EXERCISE:
The material below holds pictures, which are to be left out; copy exactly the lines from the one with "Куканы для рыбы" through the one with "енный сертификат на ремонт".

SOURCE MATERIAL:
[Start of section]

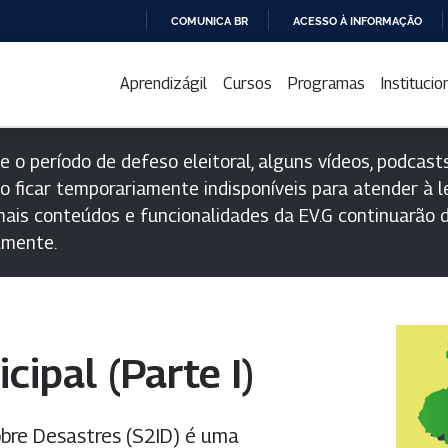
COMUNICA BR
ACESSO À INFORMAÇÃO
IR
PARA
Aprendizágil
Cursos
Programas
Institucio
O
CONTEÚDO
e o período de defeso eleitoral, alguns vídeos, podcasts
o ficar temporariamente indisponíveis para atender à le
ais conteúdos e funcionalidades da EV.G continuarão d
lmente.
cipal (Parte I)
bre Desastres (S2ID) é uma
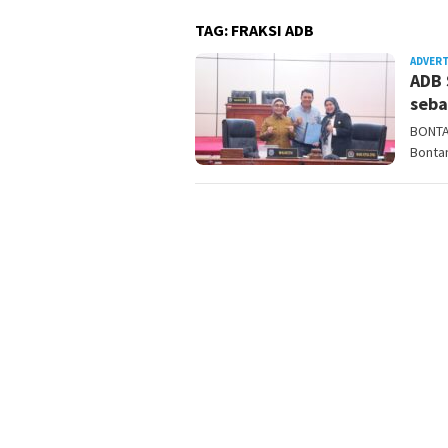
TAG:
FRAKSI ADB
ADVER
ADB 
seba
BONTA
Bonta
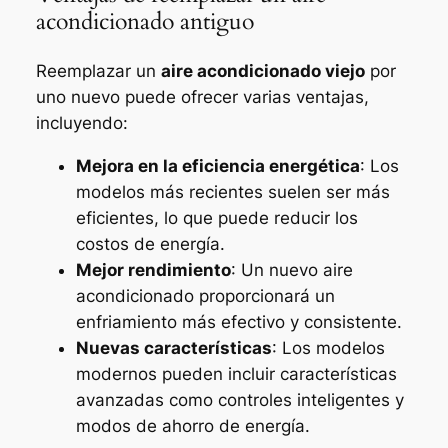
acondicionado antiguo
Reemplazar un
aire acondicionado viejo
por
uno nuevo puede ofrecer varias ventajas,
incluyendo:
Mejora en la eficiencia energética
: Los
modelos más recientes suelen ser más
eficientes, lo que puede reducir los
costos de energía.
Mejor rendimiento
: Un nuevo aire
acondicionado proporcionará un
enfriamiento más efectivo y consistente.
Nuevas características
: Los modelos
modernos pueden incluir características
avanzadas como controles inteligentes y
modos de ahorro de energía.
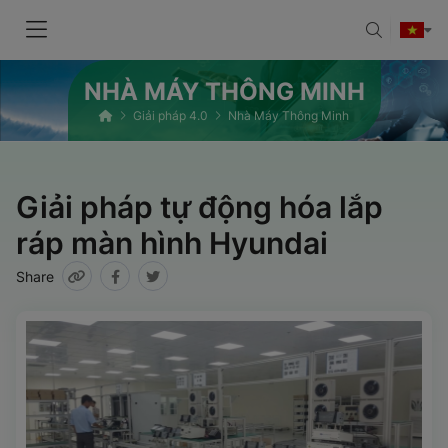
NHÀ MÁY THÔNG MINH
Giải pháp 4.0
Nhà Máy Thông Minh
Giải pháp tự động hóa lắp
ráp màn hình Hyundai
Share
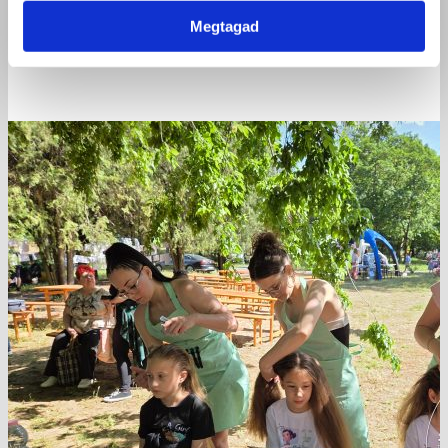
Megtagad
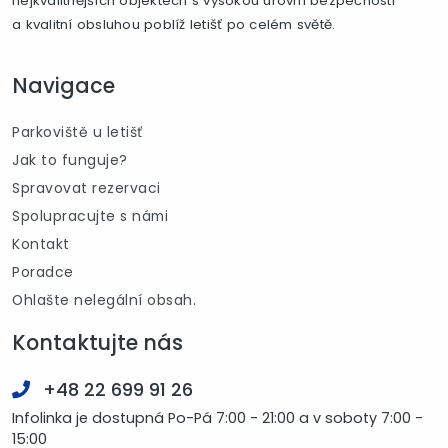
nejkvalitnějších objektech s vysokou úrovní bezpečnosti
a kvalitní obsluhou poblíž letišť po celém světě.
Navigace
Parkoviště u letišť
Jak to funguje?
Spravovat rezervaci
Spolupracujte s námi
Kontakt
Poradce
Ohlašte nelegální obsah.
Kontaktujte nás
+48 22 699 91 26
Infolinka je dostupná Po-Pá 7:00 - 21:00 a v soboty 7:00 -
15:00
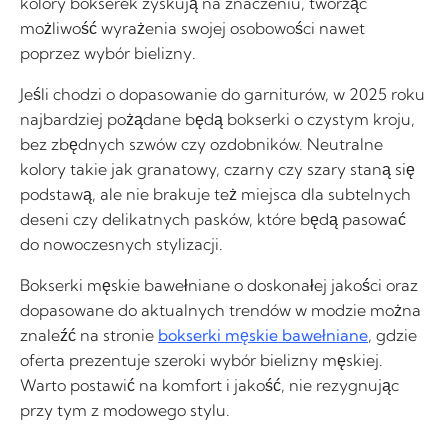
kolory bokserek zyskują na znaczeniu, tworząc
możliwość wyrażenia swojej osobowości nawet
poprzez wybór bielizny.
Jeśli chodzi o dopasowanie do garniturów, w 2025 roku
najbardziej pożądane będą bokserki o czystym kroju,
bez zbędnych szwów czy ozdobników. Neutralne
kolory takie jak granatowy, czarny czy szary staną się
podstawą, ale nie brakuje też miejsca dla subtelnych
deseni czy delikatnych pasków, które będą pasować
do nowoczesnych stylizacji.
Bokserki męskie bawełniane o doskonałej jakości oraz
dopasowane do aktualnych trendów w modzie można
znaleźć na stronie
bokserki męskie bawełniane
, gdzie
oferta prezentuje szeroki wybór bielizny męskiej.
Warto postawić na komfort i jakość, nie rezygnując
przy tym z modowego stylu.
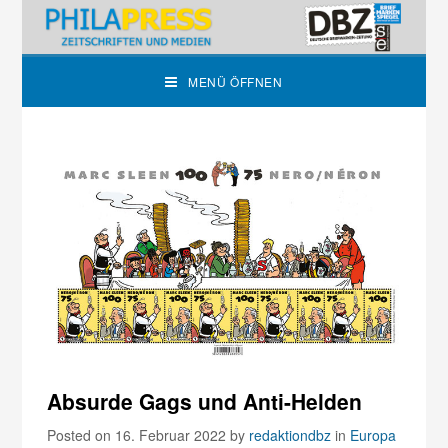
MENÜ ÖFFNEN
Absurde Gags und Anti-Helden
Posted on 16. Februar 2022
by
redaktiondbz
in
Europa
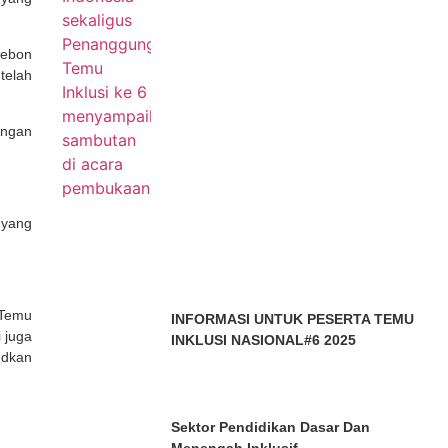
rebon
telah
engan
 yang
 Temu
INFORMASI UNTUK PESERTA TEMU
i juga
INKLUSI NASIONAL#6 2025
udkan
Sektor Pendidikan Dasar Dan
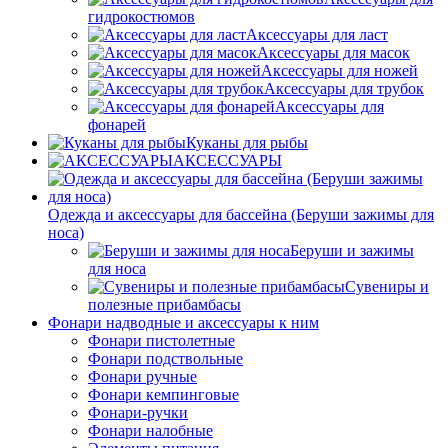
гидрокостюмов
Аксессуары для ласт
Аксессуары для масок
Аксессуары для ножей
Аксессуары для трубок
Аксессуары для
фонарей
Куканы для рыбы
АКСЕССУАРЫ
Одежда и аксессуары для бассейна (Беруши зажимы для
носа)
Беруши и зажимы
для носа
Сувениры и
полезные прибамбасы
Фонари надводные и аксессуары к ним
Фонари пистолетные
Фонари подствольные
Фонари ручные
Фонари кемпинговые
Фонари-ручки
Фонари налобные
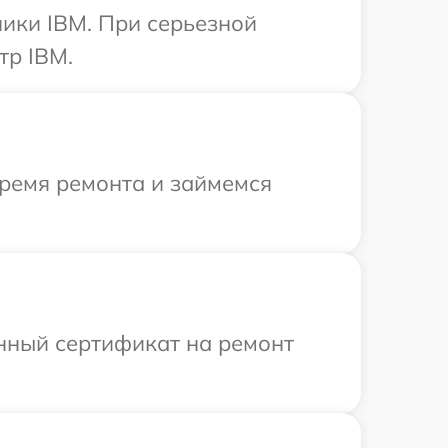
ики IBM. При серьезной
тр IBM.
время ремонта и займемся
енный сертификат на ремонт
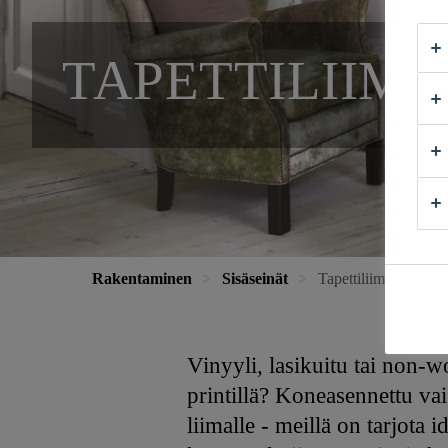
TAPETTILIIMA
Rakentaminen
Sisäseinät
Tapettiliimat
Vinyyli, lasikuitu tai non-w
printillä? Koneasennettu vai 
liimalle - meillä on tarjota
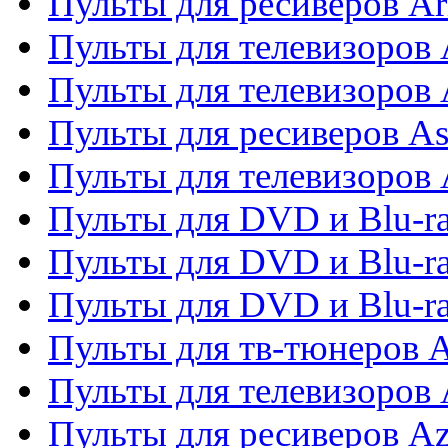
Пульты для ресиверов Ar
Пульты для телевизоров 
Пульты для телевизоров
Пульты для ресиверов As
Пульты для телевизоров 
Пульты для DVD и Blu-ra
Пульты для DVD и Blu-ra
Пульты для DVD и Blu-
Пульты для тв-тюнеров 
Пульты для телевизоров 
Пульты для ресиверов A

[End of section]

SOLUTION BELOW:
Куканы для рыбы
АКСЕССУАРЫ
Одежда и аксессуары для бассейна (Беруши зажимы для
носа)
Беруши и зажимы
для носа
Сувениры и
полезные прибамбасы
Фонари надводные и аксессуары к ним
Фонари пистолетные
Фонари подствольные
Фонари ручные
Фонари кемпинговые
Фонари-ручки
Фонари налобные
ики IBM. При серьезной
тр IBM.
время ремонта и займемся
енный сертификат на ремонт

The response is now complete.